Netzpolitik
29.03.2016

Deutsche Telekom drosselt Spotify - Drei berät noch

Aufgrund der neuen EU-Verordnung zur Netzneutralität wird die Deutsche Telekom Spotify-Kunden nicht mehr bevorzugen. In Österreich sind die Auswirkungen noch unklar.

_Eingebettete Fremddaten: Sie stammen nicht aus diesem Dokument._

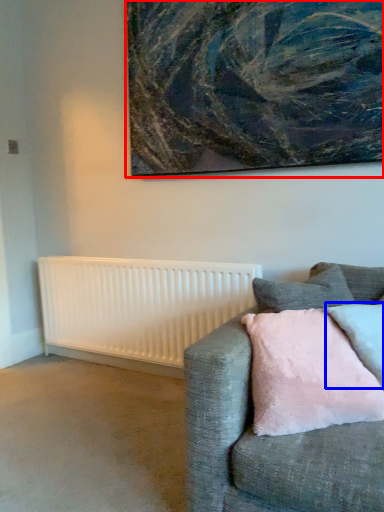 Question: Which object appears closest to the camera in this image, picture frame (highlighted by a red box) or pillow (highlighted by a blue box)?

Choices:
 (A) picture frame
 (B) pillow

Answer: (B) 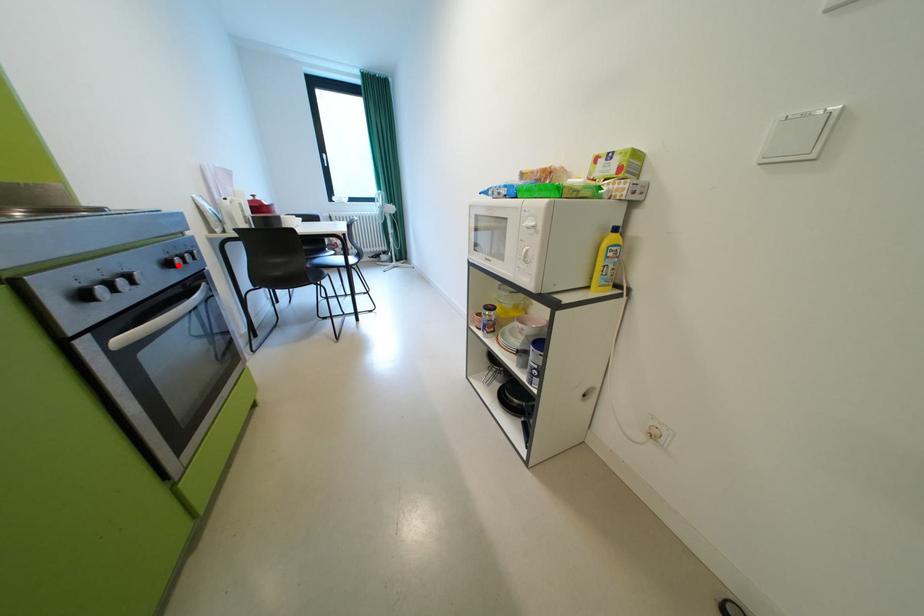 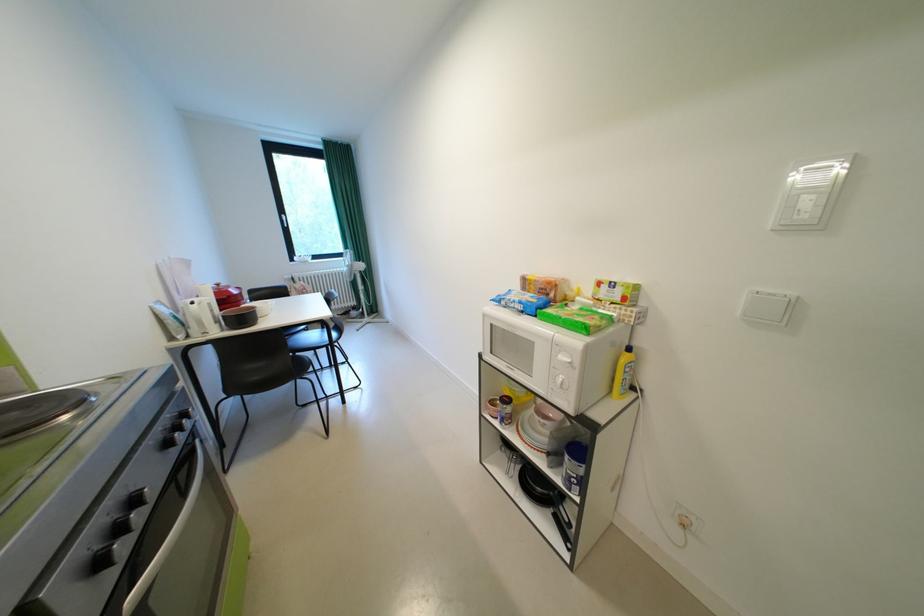 Find the pixel in the second image that matches the highlighted location in the first image.

(176, 446) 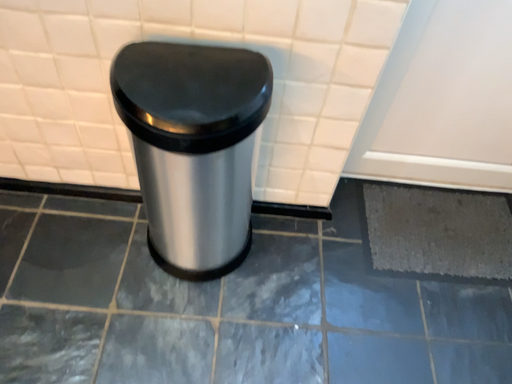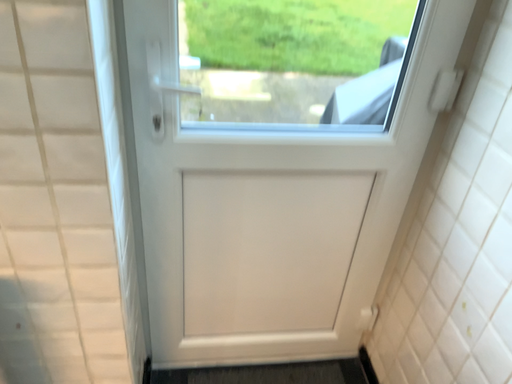 Question: Which way did the camera rotate in the video?

Choices:
 (A) rotated upward
 (B) rotated downward

Answer: (A)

Die Netzneutralitäts-Debatte, die durch eine im Vorjahr beschlossene EU-Verordnung erneut auffachte, ist um eine Facette reicher. Die Deutsche Telekom teilt laut einem Bericht von Golem seinen Kunden derzeit mit, dass der Datenverkehr auch beim Streaming von Spotify gedrosselt werden muss, wenn das inkludierte Datenvolumen des Vertrags aufgebraucht ist. Das gilt auch für jene Spotify-Kunden, denen durch ein Zusatzvertrag von zehn Euro für das Musikstreaming bisher keine Datenmenge abgezogen wurde.

Drei mit ähnlichem Modell

Die Telekom macht dafür die erwähnte EU-Verordnung verantwortlich, die ab Ende April in Kraft tritt. Interessant dabei ist, dass die von vielen als Bevorzugung kritisierte Ausnahme von Spotify aus dem Datenvolumen bestehen bleibt. Ist das reguläre Volumen des Vertrags aufgebraucht, sieht man trotz 10-Euro-Zusatzpaket allerdings dennoch durch die Finger. Denn die Drosselung der Geschwindigkeit macht das Streaming von Musik de facto unmöglich.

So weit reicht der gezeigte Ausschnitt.